-------- GIVEN RECORDS --------

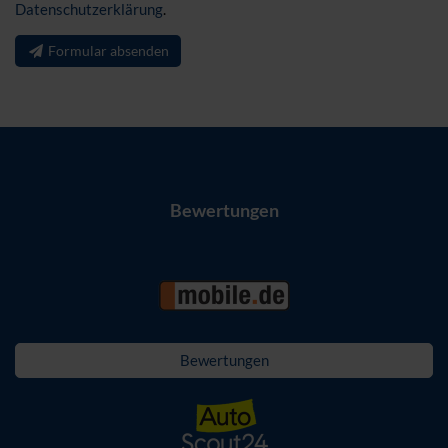
Datenschutzerklärung
.
Formular absenden
Bewertungen
Bewertungen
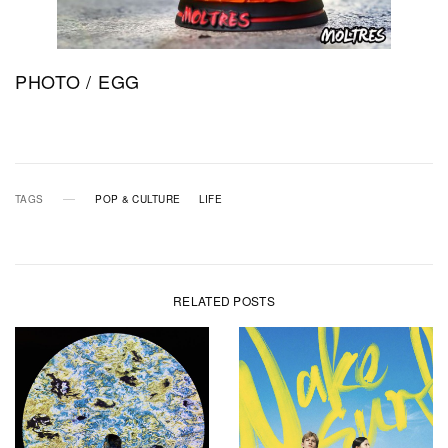
PHOTO / EGG
TAGS
POP & CULTURE
LIFE
RELATED POSTS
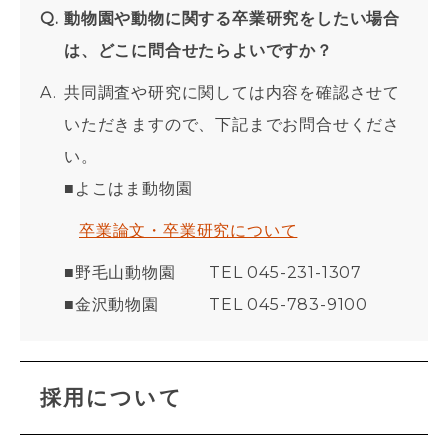
動物園や動物に関する卒業研究をしたい場合
は、どこに問合せたらよいですか？
共同調査や研究に関しては内容を確認させて
いただきますので、下記までお問合せくださ
い。
■よこはま動物園
卒業論文・卒業研究について
■野毛山動物園 TEL 045-231-1307
■金沢動物園 TEL 045-783-9100
採用について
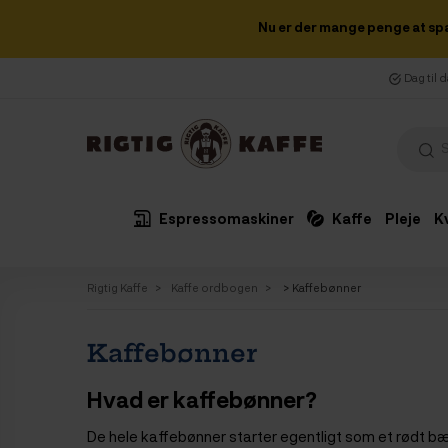
Nu er der mange penge at sp
Dag til 
Espressomaskiner
Kaffe
Pleje
K
Rigtig Kaffe
Kaffe ordbogen
> Kaffebønner
Kaffebønner
Hvad er kaffebønner?
De hele kaffebønner starter egentligt som et rødt bæ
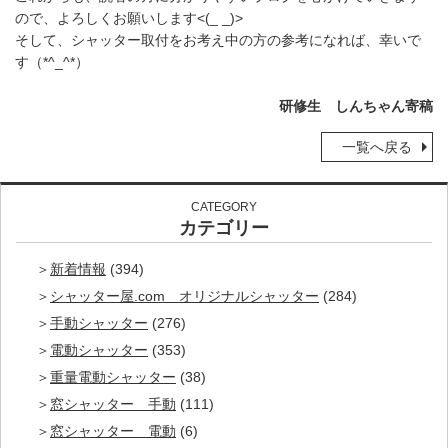
ので、よろしくお願いします<(_ _)>
そして、シャッター取付をお考え中の方の参考になれば、幸いで
す（*^_^*）
研修生 しんちゃん寄稿
一覧へ戻る
CATEGORY
カテゴリー
新着情報
(394)
シャッター屋.com オリジナルシャッター
(284)
手動シャッター
(276)
電動シャッター
(353)
重量電動シャッター
(38)
窓シャッター 手動
(111)
窓シャッター 電動
(6)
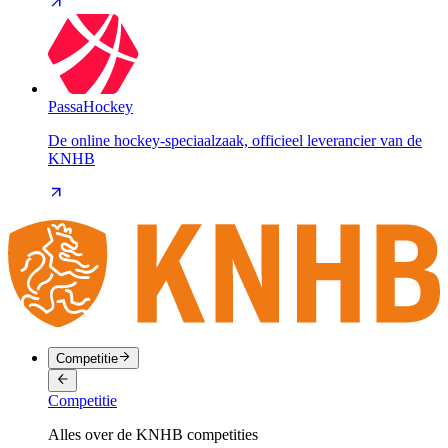
PassaHockey
De online hockey-speciaalzaak, officieel leverancier van de
KNHB
Competitie
Competitie
Alles over de KNHB competities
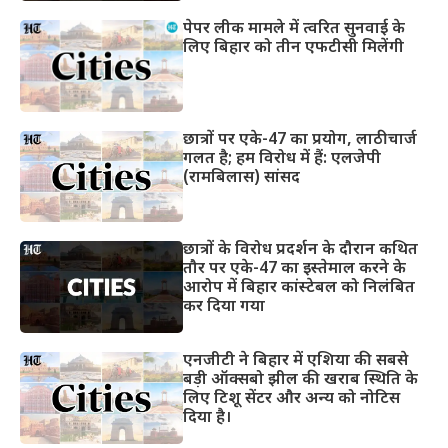
पेपर लीक मामले में त्वरित सुनवाई के
लिए बिहार को तीन एफटीसी मिलेंगी
छात्रों पर एके-47 का प्रयोग, लाठीचार्ज
गलत है; हम विरोध में हैं: एलजेपी
(रामबिलास) सांसद
छात्रों के विरोध प्रदर्शन के दौरान कथित
तौर पर एके-47 का इस्तेमाल करने के
आरोप में बिहार कांस्टेबल को निलंबित
कर दिया गया
एनजीटी ने बिहार में एशिया की सबसे
बड़ी ऑक्सबो झील की खराब स्थिति के
लिए टिशू सेंटर और अन्य को नोटिस
दिया है।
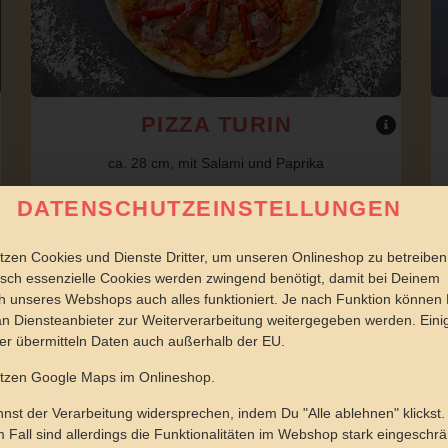
PIZZA TURIN
ca. 28 cm, mit Salami und Paprika
DATENSCHUTZEINSTELLUNGEN
tzen Cookies und Dienste Dritter, um unseren Onlineshop zu betreiben
sch essenzielle Cookies werden zwingend benötigt, damit bei Deinem
 unseres Webshops auch alles funktioniert. Je nach Funktion können
n Diensteanbieter zur Weiterverarbeitung weitergegeben werden. Eini
er übermitteln Daten auch außerhalb der EU.
JETZT BESTELLEN
utzen Google Maps im Onlineshop.
nst der Verarbeitung widersprechen, indem Du "Alle ablehnen" klickst.
 Fall sind allerdings die Funktionalitäten im Webshop stark eingeschrä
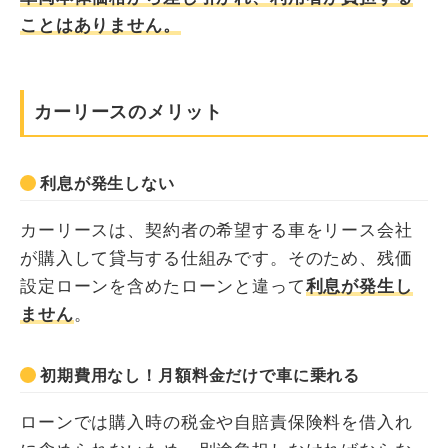
ことはありません。
カーリースのメリット
利息が発生しない
カーリースは、契約者の希望する車をリース会社
が購入して貸与する仕組みです。そのため、残価
設定ローンを含めたローンと違って
利息が発生し
ません
。
初期費用なし！月額料金だけで車に乗れる
ローンでは購入時の税金や自賠責保険料を借入れ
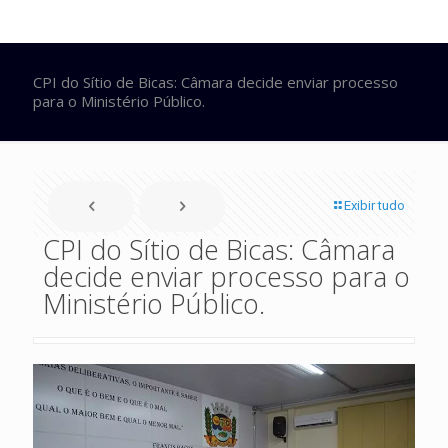
CPI do Sítio de Bicas: Câmara decide enviar processo
para o Ministério Público.
Exibir tudo
CPI do Sítio de Bicas: Câmara
decide enviar processo para o
Ministério Público.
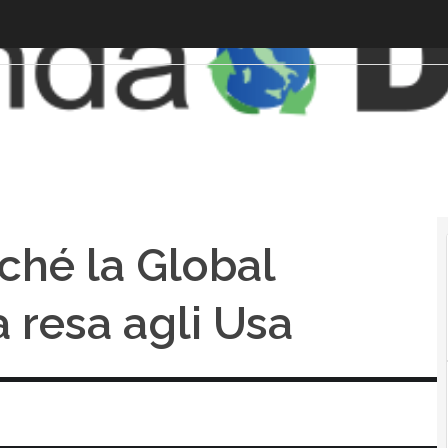
rché la Global
 resa agli Usa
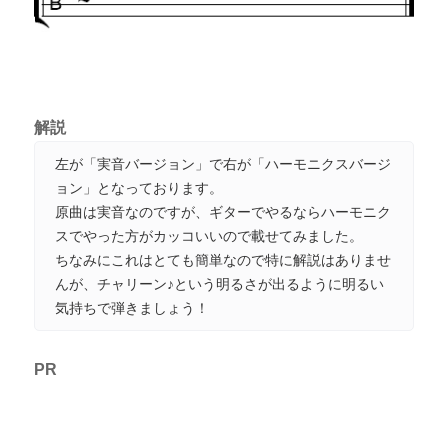
解説
左が「実音バージョン」で右が「ハーモニクスバージ
ョン」となっております。
原曲は実音なのですが、ギターでやるならハーモニク
スでやった方がカッコいいので載せてみました。
ちなみにこれはとても簡単なので特に解説はありませ
んが、チャリーン♪という明るさが出るように明るい
気持ちで弾きましょう！
PR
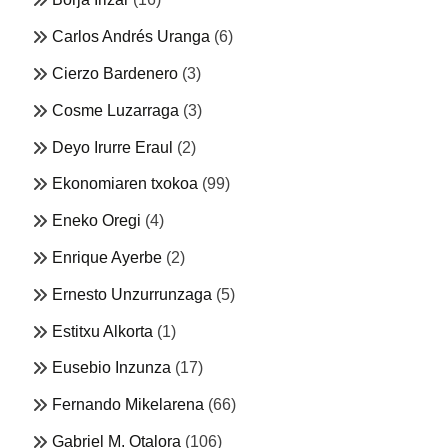
Carlos Andrés Uranga
(6)
Cierzo Bardenero
(3)
Cosme Luzarraga
(3)
Deyo Irurre Eraul
(2)
Ekonomiaren txokoa
(99)
Eneko Oregi
(4)
Enrique Ayerbe
(2)
Ernesto Unzurrunzaga
(5)
Estitxu Alkorta
(1)
Eusebio Inzunza
(17)
Fernando Mikelarena
(66)
Gabriel M. Otalora
(106)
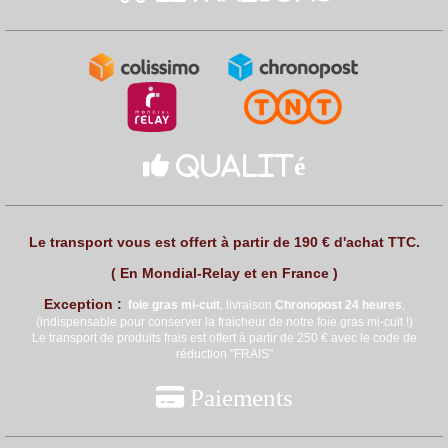

Qualité
Le transport vous est offert à partir de 190 € d'achat TTC.
( En Mondial-Relay et en France )
Exception :
foie gras mi
-cuit
, livraison
Chronopost 24 heures
,
(indispensable pour conserver la fraicheur de notre foie gras mi-cuit !)
Le transport de produits frais est offert à partir de 250 € avec le code de
réduction "FRAIS"

Paiements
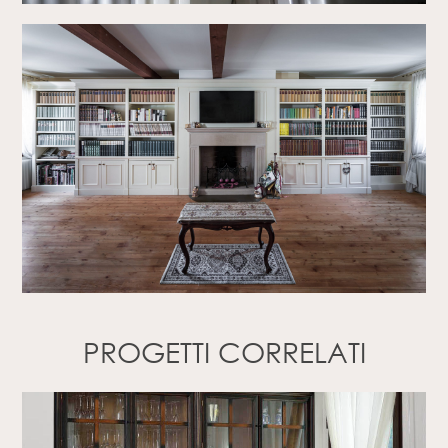
PROGETTI CORRELATI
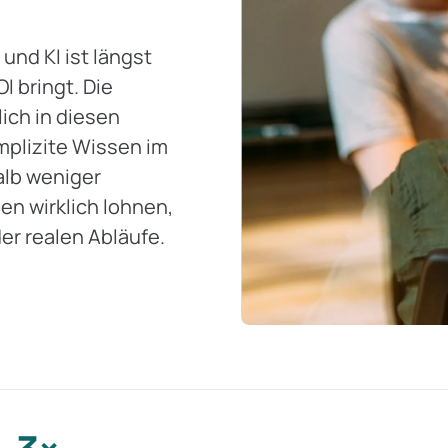
und KI ist längst
 bringt. Die
ich in diesen
mplizite Wissen im
halb weniger
en wirklich lohnen,
der realen Abläufe.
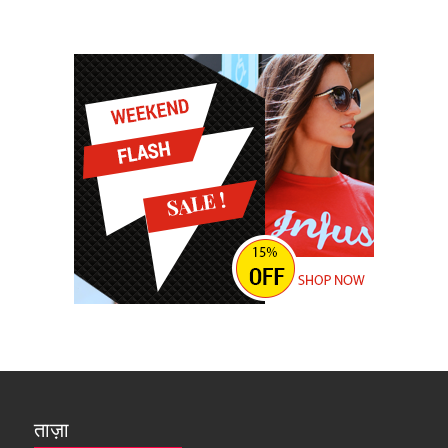
ताज़ा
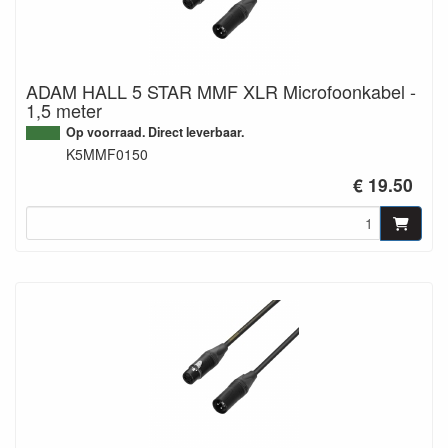
ADAM HALL 5 STAR MMF XLR Microfoonkabel -
1,5 meter
Op voorraad. Direct leverbaar.
K5MMF0150
€ 19.50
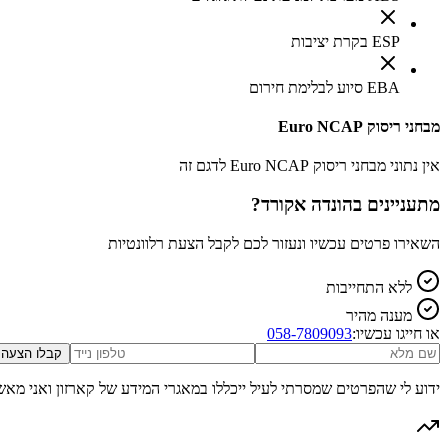
ESP בקרת יציבות
EBA סיוע לבלימת חירום
מבחני ריסוק Euro NCAP
אין נתוני מבחני ריסוק Euro NCAP לדגם זה
מתעניינים ב
הונדה אקורד
?
השאירו פרטים עכשיו ונעזור לכם לקבל הצעת רלוונטיות
ללא התחייבות
מענה מהיר
או חייגו עכשיו:
058-7809093
קבלו הצעה
ידוע לי שהפרטים שמסרתי לעיל ייכללו במאגרי המידע של קארזון ואני מאש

--------

> GOAL OF THE EXERCISE:
All lines above containing the string "enviar" are to be collected.

> PROBLEM SOLUTION:
CPI do Sítio de Bicas: Câmara decide enviar processo
decide enviar processo para o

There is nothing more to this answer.